I have a dask expression as follows where I'm trying to run a sqlalchemy query in a distributed way. However, it references a .pem key file that's inputted in the connect_args
parameter. How do I upload this key file into the dask cluster/workers such that it will allow me to run this sqlalchemy query?
def execute_query(q):
conn = create_engine(f'presto://{user}:{password}@{host}:{port}/{catalog}/{schema}',
connect_args={'protocol': 'https',
'requests_kwargs': {'verify': key}})
return pd.read_sql(q, conn)
df = dd.from_delayed([
delayed(execute_query)(q) for q in queries])
I tried using client.upload_file
to send the local file to the cluster, but it complains that it's unable to find the path to the .pem key
OSError: Could not find a suitable TLS CA certificate bundle, invalid path: hdsj1ptc001.pem
While Dask can handle some maneuvering of files for you (see client.upload_file
), you should use your own methods for distributing sensitive files such as credentials into specific locations on the worker file-system.
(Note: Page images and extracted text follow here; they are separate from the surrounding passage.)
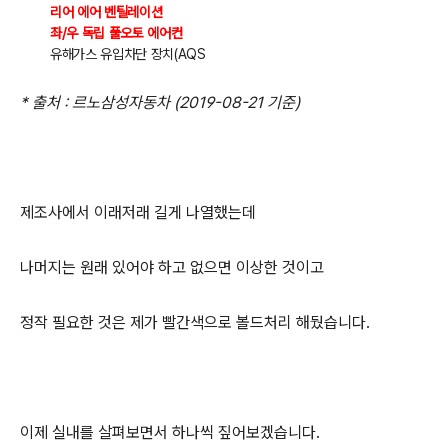
리어 에어 벤틸레이션
좌/우 독립 풀오토 에어컨
유해가스 유입차단 장치(AQS
* 출처 : 르노삼성자동차 (2019-08-21 기준)
제조사에서 이래저래 길게 나열했는데
나머지는 원래 있어야 하고 없으면 이상한 것이고
정작 필요한 것은 제가 빨간색으로 볼드처리 해뒀습니다.
이제 실내를 살펴보면서 하나씩 짚어보겠습니다.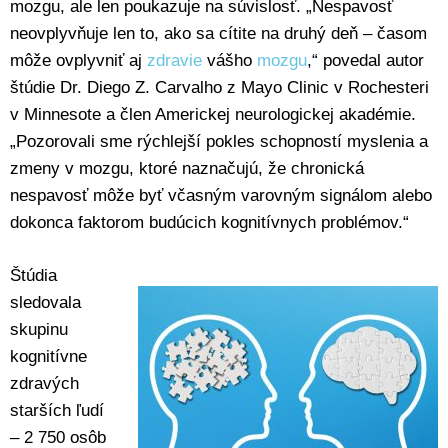
mozgu, ale len poukazuje na súvislosť. „Nespavosť
neovplyvňuje len to, ako sa cítite na druhý deň – časom
môže ovplyvniť aj
zdravie
vášho
mozgu
,“ povedal autor
štúdie Dr. Diego Z. Carvalho z Mayo Clinic v Rochesteri
v Minnesote a člen Americkej neurologickej akadémie.
„Pozorovali sme rýchlejší pokles schopností myslenia a
zmeny v mozgu, ktoré naznačujú, že chronická
nespavosť môže byť včasným varovným signálom alebo
dokonca faktorom budúcich kognitívnych problémov.“
Štúdia
sledovala
skupinu
kognitívne
zdravých
starších ľudí
– 2 750 osôb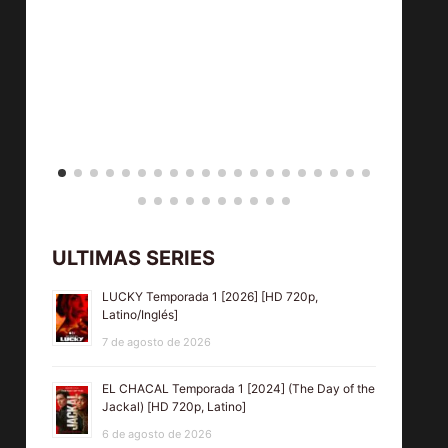
ULTIMAS SERIES
LUCKY Temporada 1 [2026] [HD 720p,
Latino/Inglés]
7 de agosto de 2026
EL CHACAL Temporada 1 [2024] (The Day of the
Jackal) [HD 720p, Latino]
6 de agosto de 2026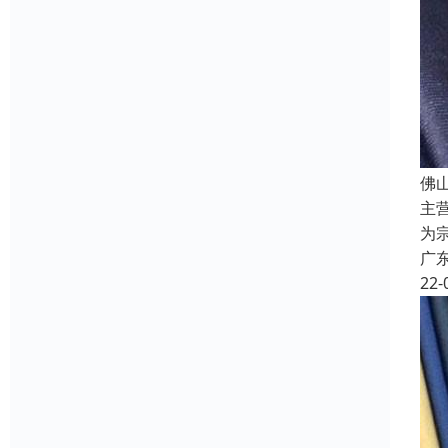
佛
主
为
广
22-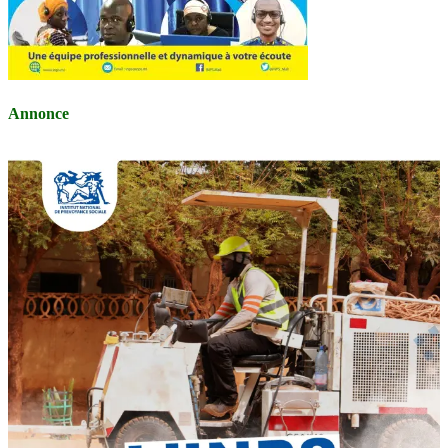
Annonce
Options include scp
, kubernetes secrets and many other methods.
If you are certain of the security of your cluster, you could include the key file in the arguments to your function and either write it to a file in the functions (see below) or, if the call allows it, pass the bytes directly.
def execute_query(q, key):
if not os.path.exists(keyfile): # if the data needs to be in a file
open(keyfile, 'wb').write(key)
conn = create_engine(f'presto://{user}:{password}@{host}:{port}/{catalog}/{schema}',
connect_args={'protocol': 'https',
'requests_kwargs': {'verify': keyfile}})
return pd.read_sql(q, conn)
key = dask.delayed(open('keyfile.pem', 'rb').read())
df = dd.from_delayed([
delayed(execute_query)(q, key) for q in queries])